An eight-day OSCE regional course “Management of Specialist Demilitarization Activities” for some 40 military and civilian experts focusing on Advanced Explosive Ordnance Disposal Level 3 Plus began on 16 October 2017 in Almaty, Kazakhstan.
Participants from Georgia, Kazakhstan, Kyrgyzstan, Mongolia, Tajikistan and Turkmenistan will enhance their managerial skills in adherence with specific requirements of international guidelines and best practices for the safe, effective and efficient demilitarization of conventional ammunition and explosives. Experts from Belarus, Slovenia and the United Kingdom will share their experiences.

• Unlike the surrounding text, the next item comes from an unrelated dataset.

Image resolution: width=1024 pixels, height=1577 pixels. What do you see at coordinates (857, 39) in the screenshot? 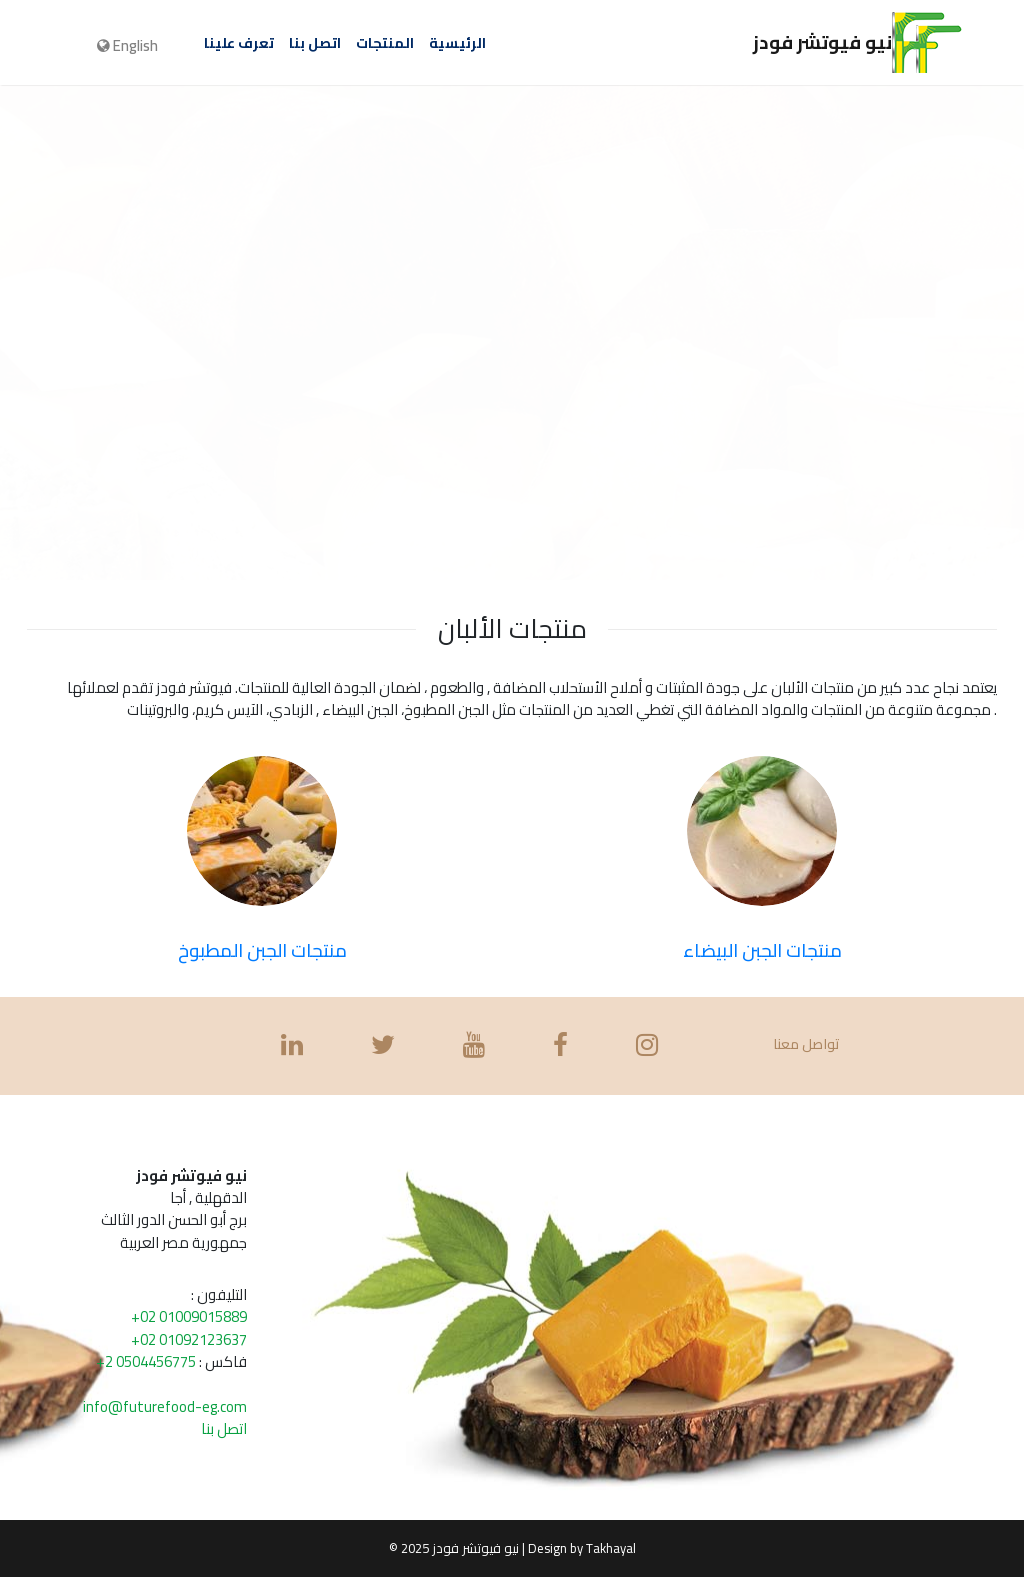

The theoretical part of the course is being held at Kazakhstan's Ministry of Defence Partnership for Peace Training Centre (KAZCENT) in Almaty, while the practical exercises will be carried out in Arys, at the demilitarization facilities of the joint-stock company KAZTEC.
“Kazakhstan has always been and remains an active participant in the international sphere on issues such as arms control and the fight against terrorism. We must maintain an open dialogue to enhance trust and identify our common priorities,” said Col. Alibek Kulbayev, Head of the Arms Control and Inspections Support Centre in Kazakhstan’s Defence Ministry. “Common security presumes respect and security of each country. Our interests are becoming so closely intertwined that we share a common fate.”
“This week you will be learning theory and gaining experience and knowledge on explosive ordnance disposal. I am sure that you will not only find this useful and interesting, but also make new friends as a result,” said Col. Amangeldy Aubakirov, Head of the Centre for Co-operation at Kazakhstan’s Defence Ministry.
Colin McCullough, Political Officer at the OSCE Programme Office in Astana, said: “The storage of munitions comes with a unique responsibility to ensure the safety not only of military personnel, but civilian populations that live near arms depots. This requires a unique vigilance that is enhanced by sharing international experience in this field.”
The course is organized by Kazakhstan’s Ministry of Defence together with the OSCE Programme Office in Astana and the OSCE Programme Office in Dushanbe, supported by the OSCE Secretariat in Vienna. It was financed with support from the US State Department’s Office of Weapons Removal and Abatement as well as in-kind support from the government of South Korea via ITF Enhancing Human Security.
The course is part of the OSCE’s long-term support in developing a co-operative mechanism among states in Central Asia to address concerns and challenges stemming from the disposal of explosive hazards.